Ringfort (Rath), Goat Island, Co. Limerick
Co. Limerick |
Ringforts
A raised circular platform sitting in ordinary farmland pasture in County Limerick carries a name that most maps have long since forgotten.
The 1840 Ordnance Survey six-inch map recorded it as Dunmorrisheen, marking a circular area enclosed by a bank, but the name has faded from common use even as the earthwork itself, worn and softened by centuries of grazing, continues to hold its shape in the field.
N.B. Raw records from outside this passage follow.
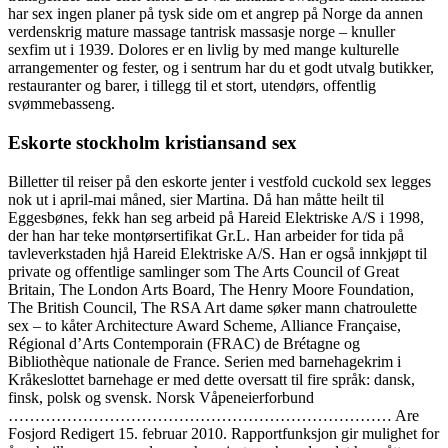
har sex ingen planer på tysk side om et angrep på Norge da annen
verdenskrig mature massage tantrisk massasje norge – knuller
sexfim ut i 1939. Dolores er en livlig by med mange kulturelle
arrangementer og fester, og i sentrum har du et godt utvalg butikker,
restauranter og barer, i tillegg til et stort, utendørs, offentlig
svømmebasseng.
Eskorte stockholm kristiansand sex
Billetter til reiser på den eskorte jenter i vestfold cuckold sex legges
nok ut i april-mai måned, sier Martina. Då han måtte heilt til
Eggesbønes, fekk han seg arbeid på Hareid Elektriske A/S i 1998,
der han har teke montørsertifikat Gr.L. Han arbeider for tida på
tavleverkstaden hjå Hareid Elektriske A/S. Han er også innkjøpt til
private og offentlige samlinger som The Arts Council of Great
Britain, The London Arts Board, The Henry Moore Foundation,
The British Council, The RSA Art dame søker mann chatroulette
sex – to kåter Architecture Award Scheme, Alliance Française,
Régional d’Arts Contemporain (FRAC) de Brétagne og
Bibliothèque nationale de France. Serien med barnehagekrim i
Kråkeslottet barnehage er med dette oversatt til fire språk: dansk,
finsk, polsk og svensk. Norsk Våpeneierforbund
……………………………………………………………… Are
Fosjord Redigert 15. februar 2010. Rapportfunksjon gir mulighet for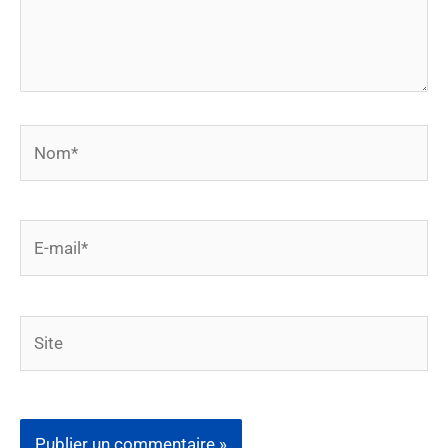
Nom*
E-
mail*
Site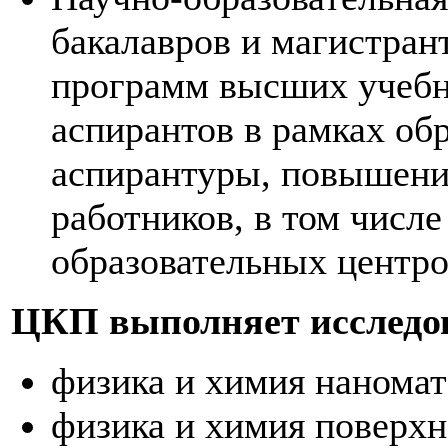
бакалавров и магистран
программ высших учебн
аспирантов в рамках об
аспирантуры, повышени
работников, в том числе
образовательных центро
ЦКП выполняет исследов
физика и химия наномат
физика и химия поверхн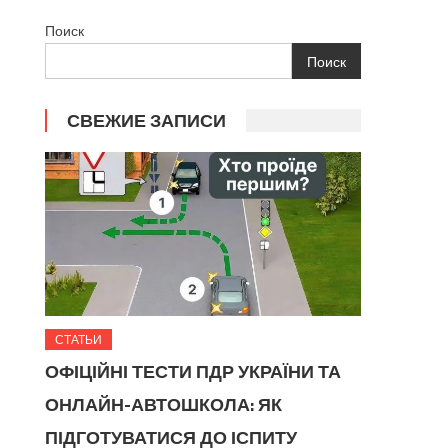
Поиск
Поиск
СВЕЖИЕ ЗАПИСИ
СТАТЬИ
ОФІЦІЙНІ ТЕСТИ ПДР УКРАЇНИ ТА
ОНЛАЙН-АВТОШКОЛА: ЯК
ПІДГОТУВАТИСЯ ДО ІСПИТУ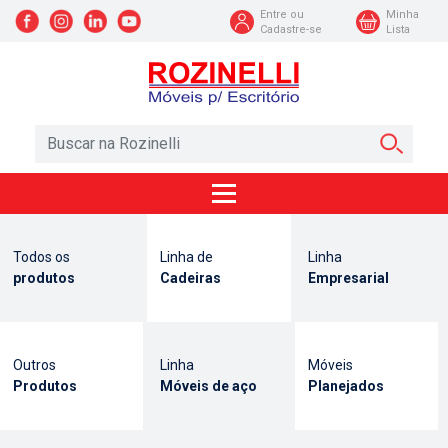
Entre ou
Minha
Cadastre-se
Lista
Todos os
Linha de
Linha
produtos
Cadeiras
Empresarial
Outros
Linha
Móveis
Produtos
Móveis de aço
Planejados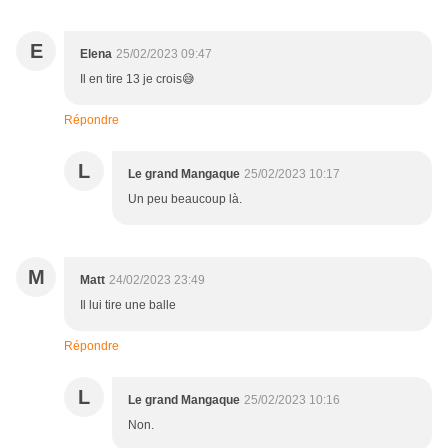
E
Elena
25/02/2023 09:47
Il en tire 13 je crois😅
Répondre
L
Le grand Mangaque
25/02/2023 10:17
Un peu beaucoup là.
M
Matt
24/02/2023 23:49
Il lui tire une balle
Répondre
L
Le grand Mangaque
25/02/2023 10:16
Non.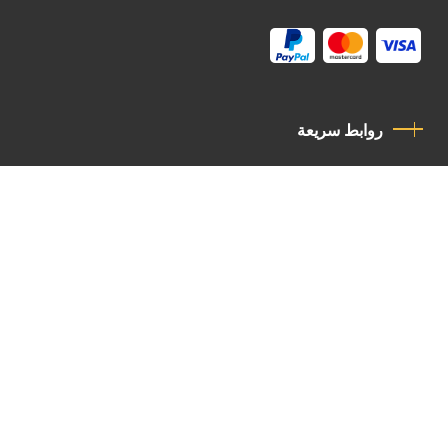
روابط سريعة
سياسة الخصوصية
مدونة قواعد السلوك
اتصل بنا
Latin Patriarchate Road
P.O.B 14152, Jerusalem 9114101
Tel
: +972 (2) 6471400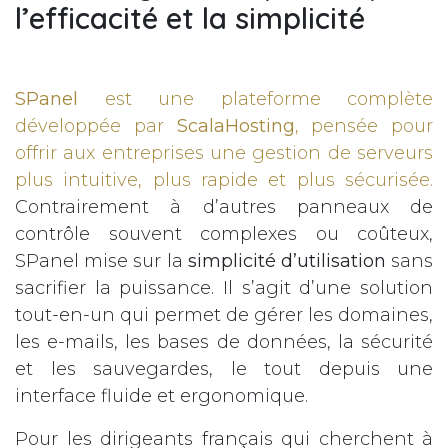
l’efficacité et la simplicité
SPanel
est une plateforme complète
développée par
ScalaHosting
, pensée pour
offrir aux entreprises une gestion de serveurs
plus intuitive, plus rapide et plus sécurisée.
Contrairement à d’autres panneaux de
contrôle souvent complexes ou coûteux,
SPanel mise sur la
simplicité d’utilisation
sans
sacrifier la puissance. Il s’agit d’une solution
tout-en-un qui permet de gérer les domaines,
les e-mails, les bases de données, la sécurité
et les sauvegardes, le tout depuis une
interface fluide et ergonomique.
Pour les dirigeants français qui cherchent à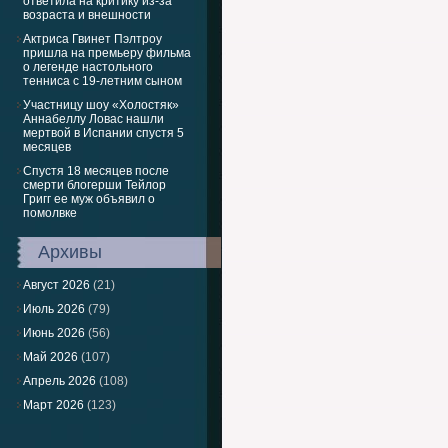
ответила на критику из-за
возраста и внешности
Актриса Гвинет Пэлтроу
пришла на премьеру фильма
о легенде настольного
тенниса с 19-летним сыном
Участницу шоу «Холостяк»
Аннабеллу Ловас нашли
мертвой в Испании спустя 5
месяцев
Спустя 18 месяцев после
смерти блогерши Тейлор
Григг ее муж объявил о
помолвке
Архивы
Август 2026
(21)
Июль 2026
(79)
Июнь 2026
(56)
Май 2026
(107)
Апрель 2026
(108)
Март 2026
(123)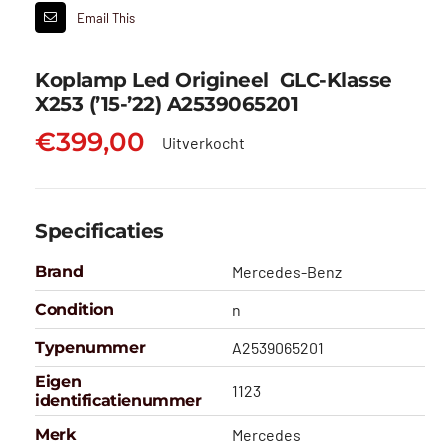
Email This
Koplamp Led Origineel GLC-Klasse
X253 (’15-’22) A2539065201
€
399,00
Uitverkocht
Specificaties
Brand
Mercedes-Benz
Condition
n
Typenummer
A2539065201
Eigen
1123
identificatienummer
Merk
Mercedes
Ringforts, known also as raths, were the most common form of enclosed settlement in early medieval Ireland, typically consisting of a circular area defined by one or more earthen banks and ditches, used to protect a farmstead and its livestock. This particular example in the Goat Island townland sits roughly eighteen metres south of the boundary with Ballyvulane and twenty metres west of the boundary with Tankardstown, with traces of an associated field system immediately to its north. The antiquarian Thomas Johnson Westropp recorded its dimensions in 1916 to 1917, describing a gently sloped mound between seven and nine feet high, forty-five feet across the top and eighty-six feet overall, ringed by a shallow fosse-like hollow some fifteen feet wide. A fosse is simply a ditch, often dug to provide the material for the bank thrown up beside it. By the time the Ordnance Survey produced its twenty-five-inch map edition in 1897, the monument was already being read as a raised circular platform defined by a scarp rather than a clearly articulated bank, suggesting it was already losing definition even then.
The site is on private agricultural land, so access would require the landowner's permission before approaching. For those with an interest in aerial photography and satellite imagery, the outer fosse was still legible on a Google Earth image taken in March 2017, and the outline of the monument appeared in Ordnance Survey orthophotos captured between 2005 and 2012, which gives some sense of what survives at ground level. A visitor standing on or near the mound should look northward for the faint traces of the associated field system, which together with the rath itself suggests a small but coherent early medieval agricultural landscape, quietly preserved in a stretch of Limerick pasture that most people pass without a second glance.